◆ Aim of the exercise: Leave out the images and set down the records below exactly.

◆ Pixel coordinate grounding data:
—————

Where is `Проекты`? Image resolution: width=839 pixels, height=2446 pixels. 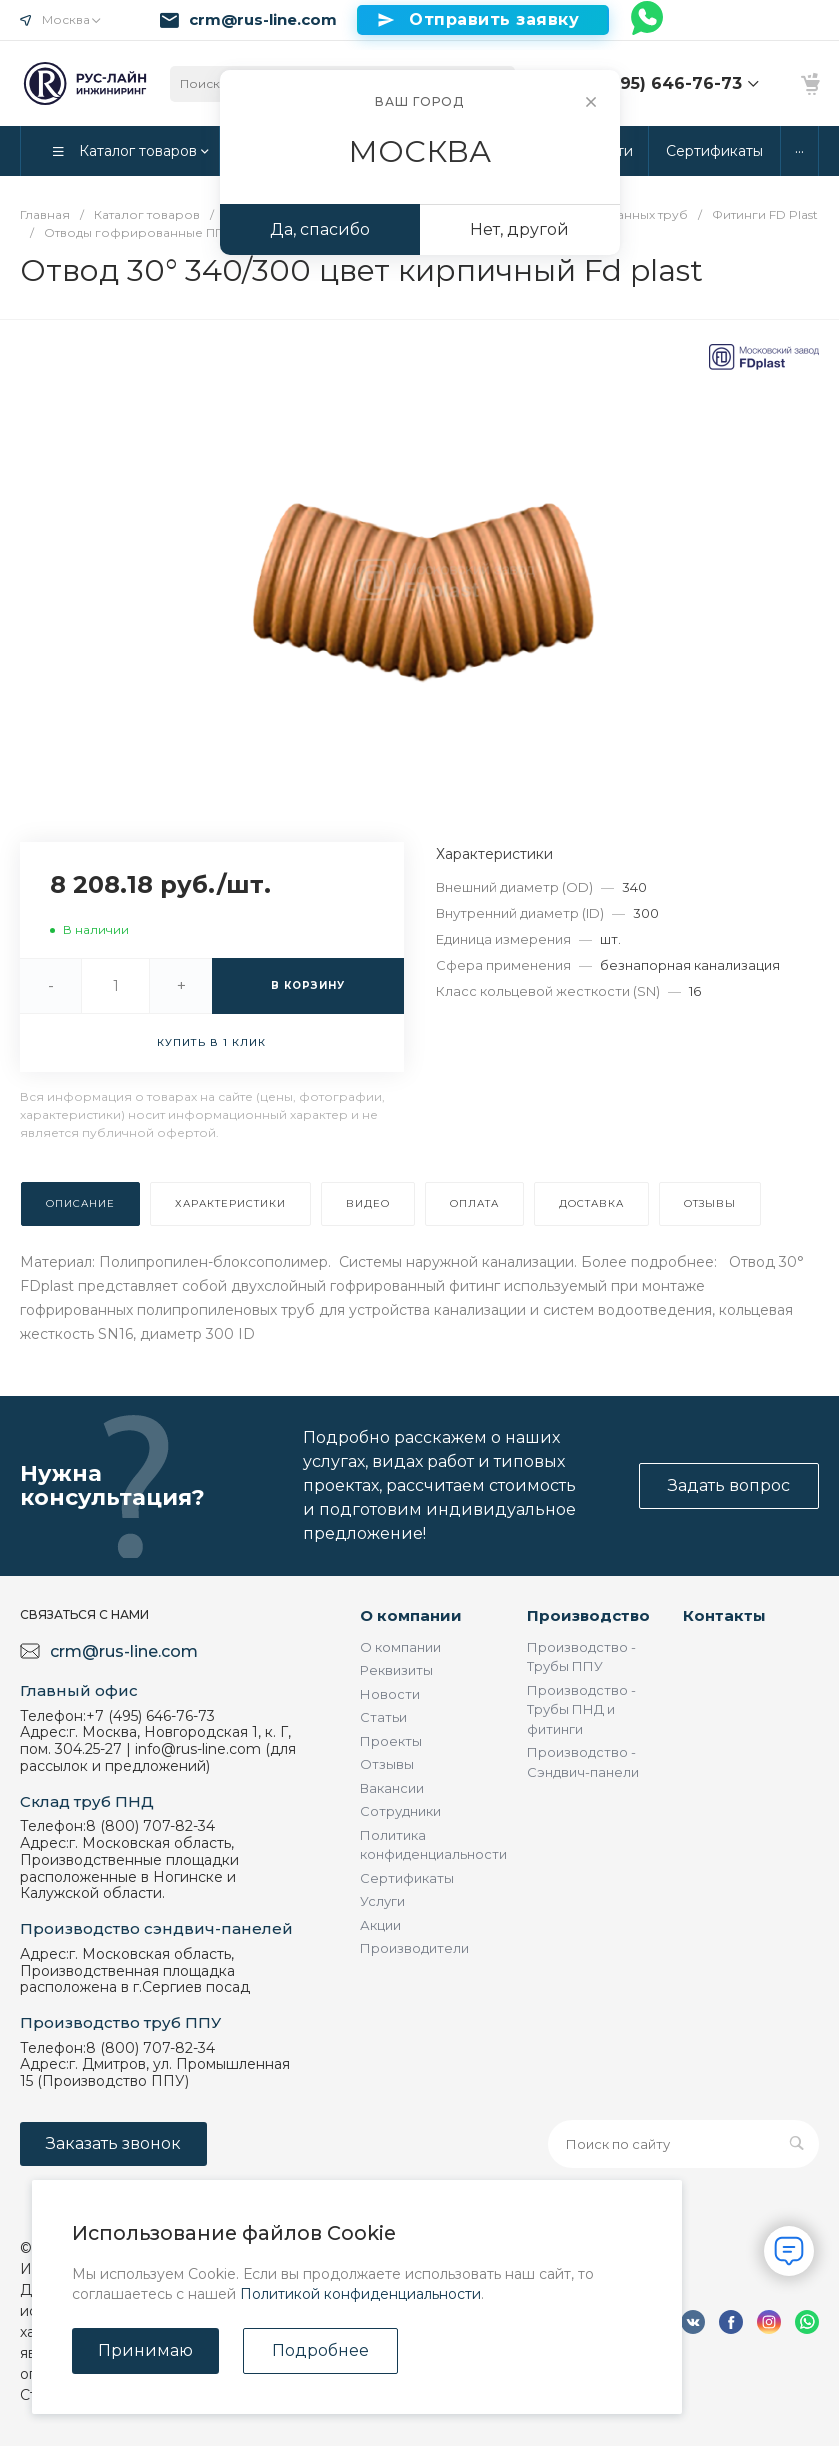
Проекты is located at coordinates (391, 1741).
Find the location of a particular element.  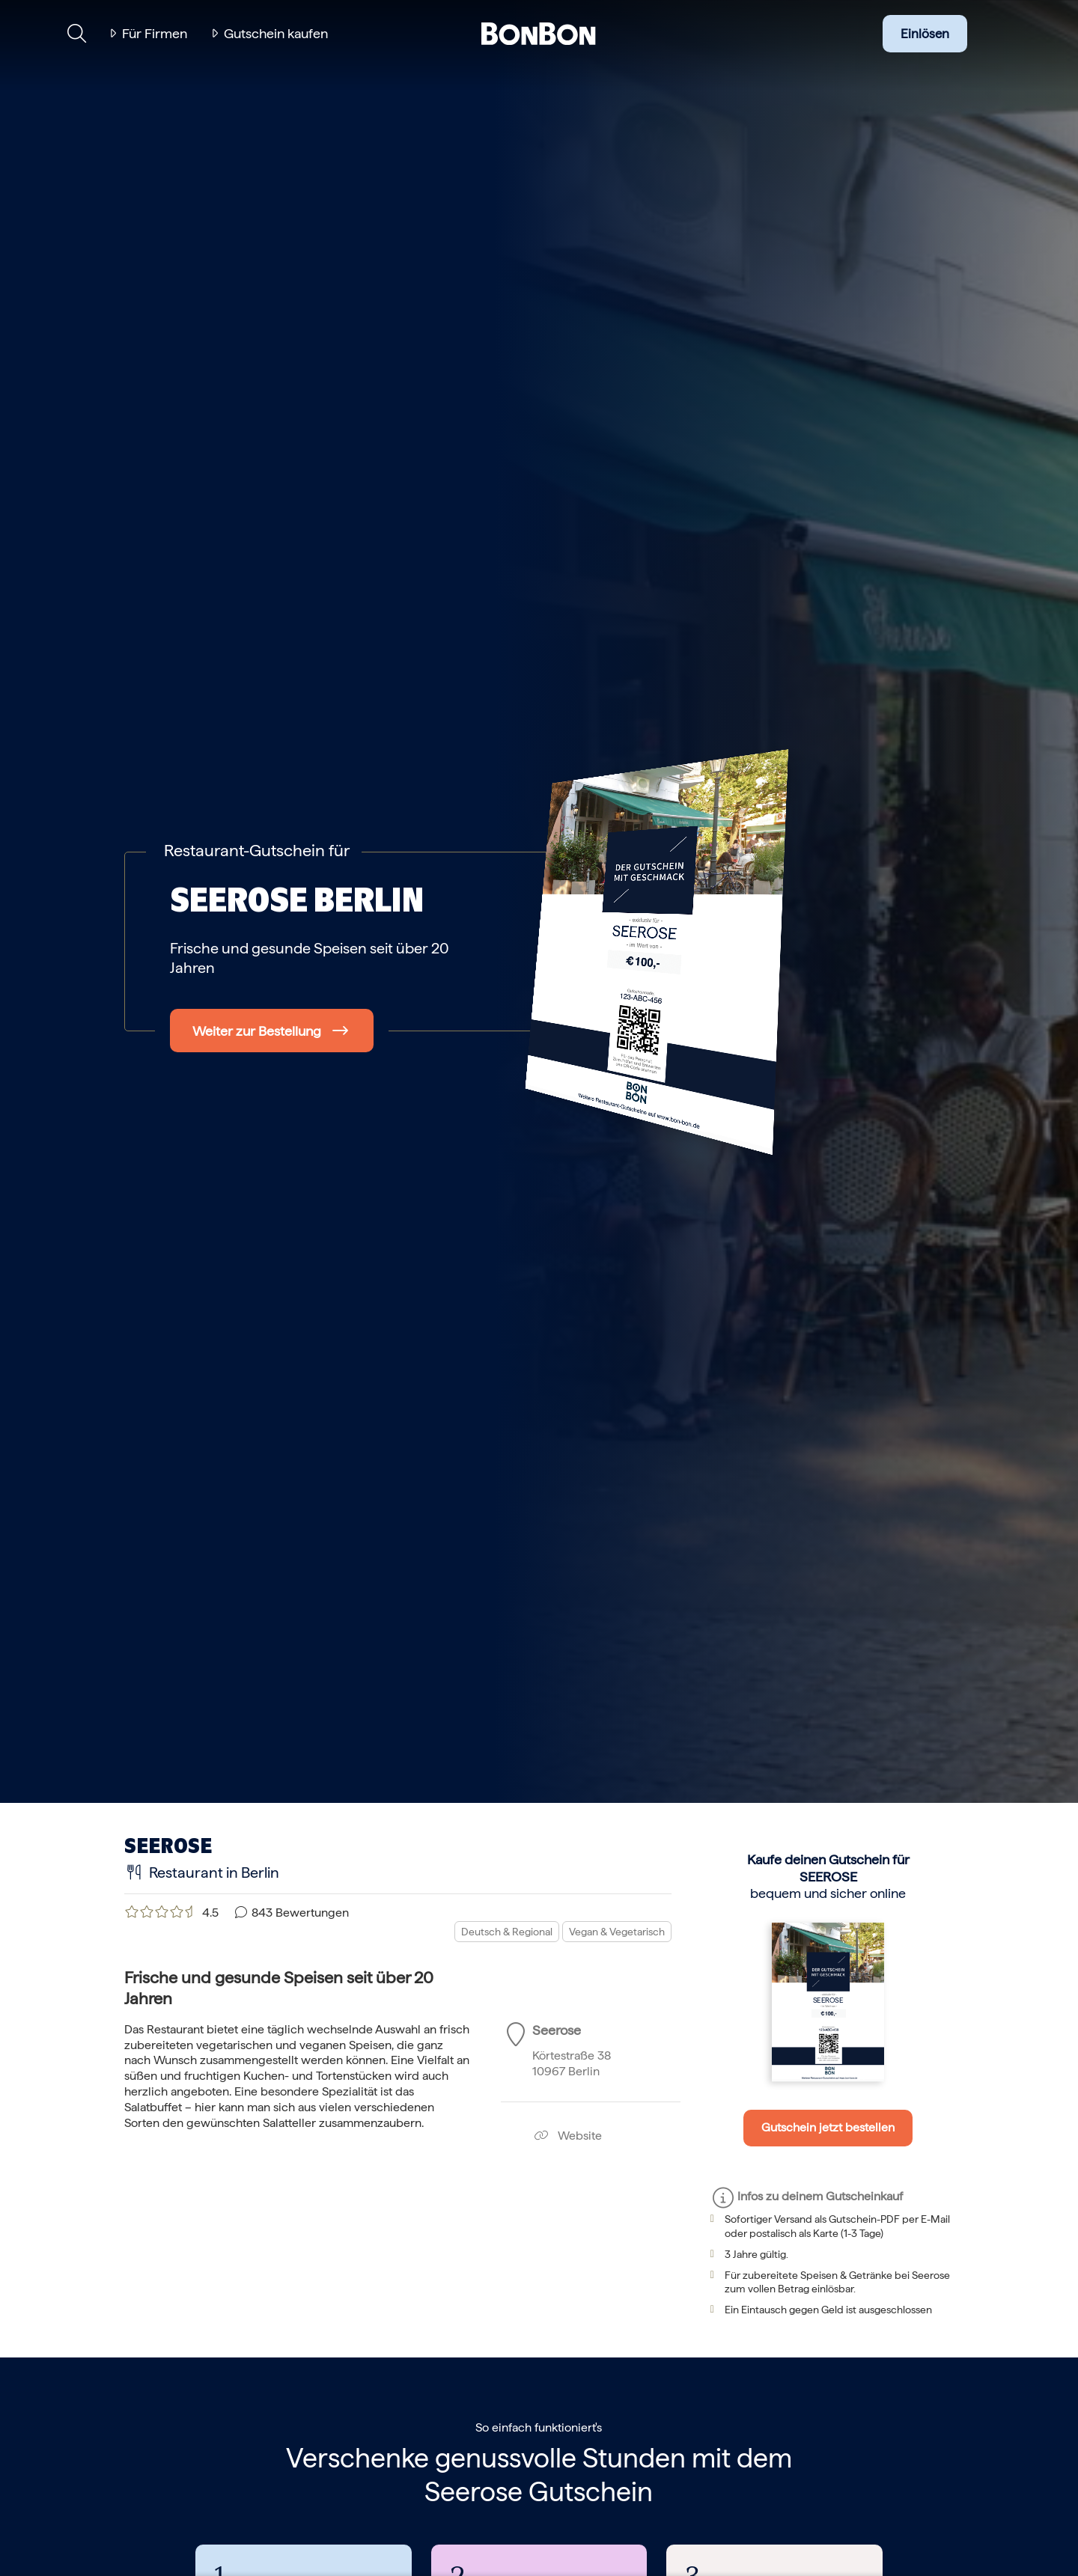

Weiter zur Bestellung is located at coordinates (256, 1031).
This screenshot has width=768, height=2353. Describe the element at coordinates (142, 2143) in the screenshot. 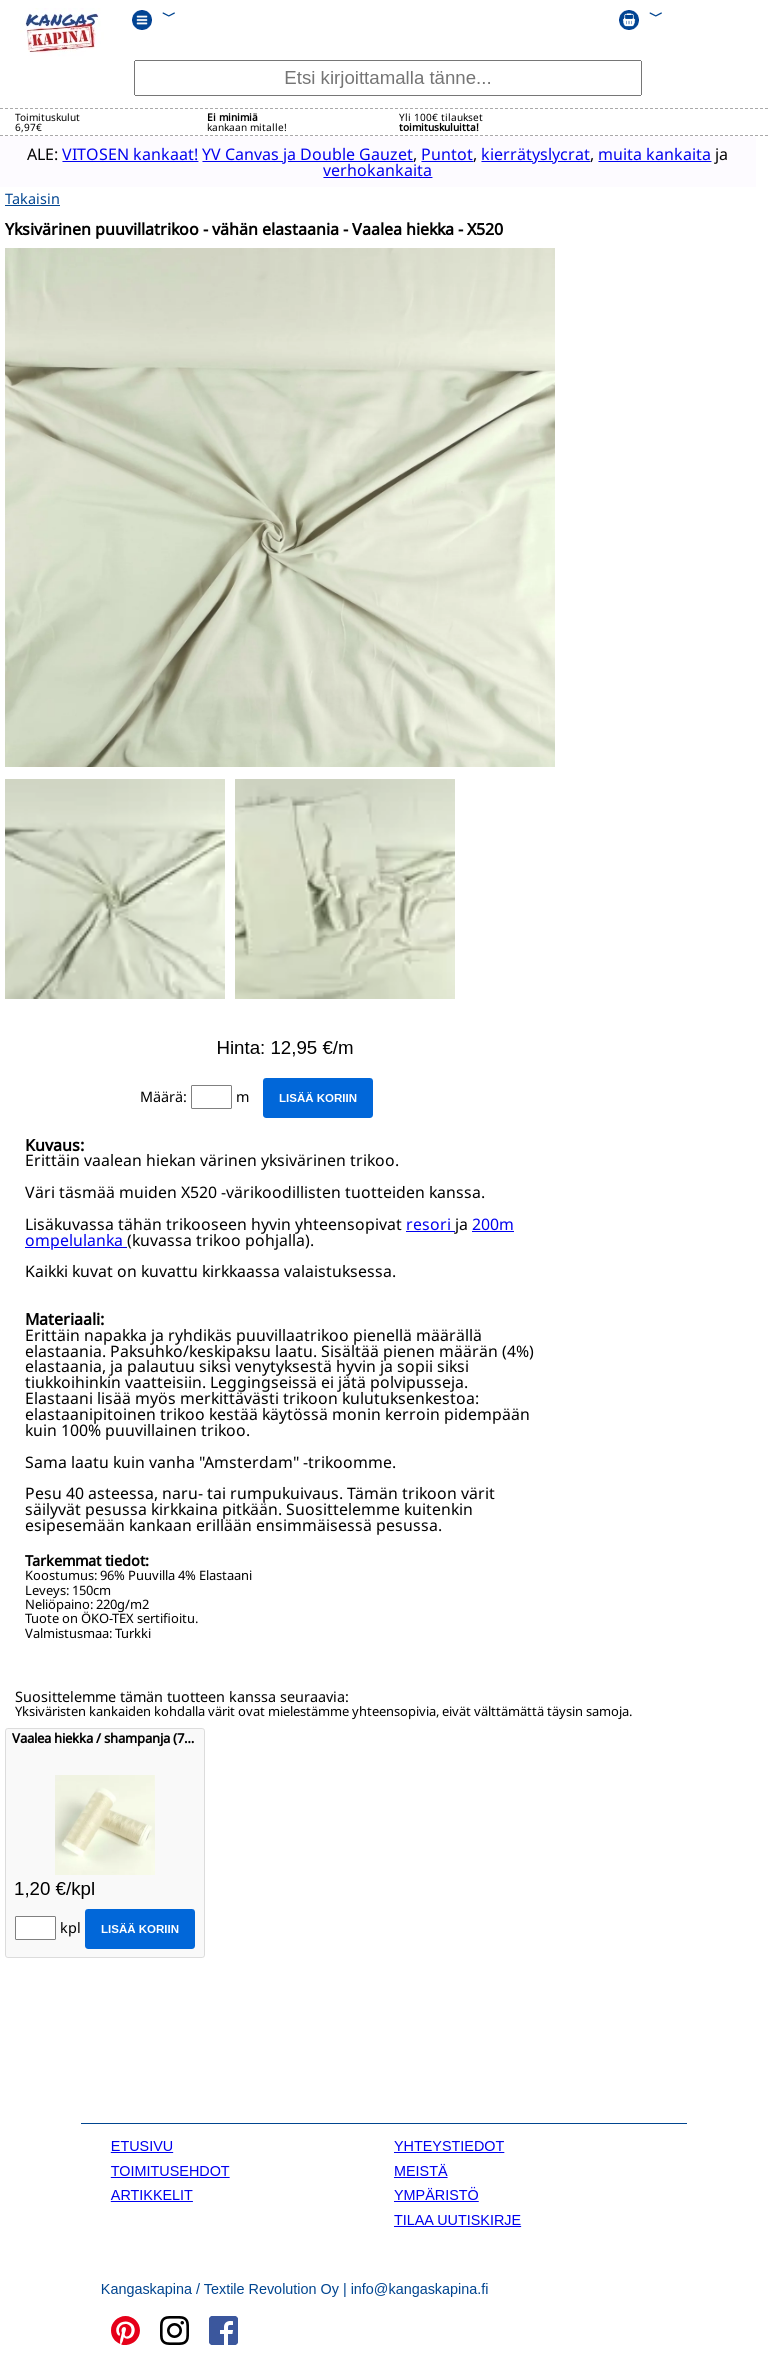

—————

◆ Written solution:
Where is `Проекты`? Image resolution: width=839 pixels, height=2446 pixels. 
Проекты is located at coordinates (391, 1741).
Find the location of a particular element.  

Weiter zur Bestellung is located at coordinates (256, 1031).
This screenshot has width=768, height=2353. Describe the element at coordinates (142, 2143) in the screenshot. 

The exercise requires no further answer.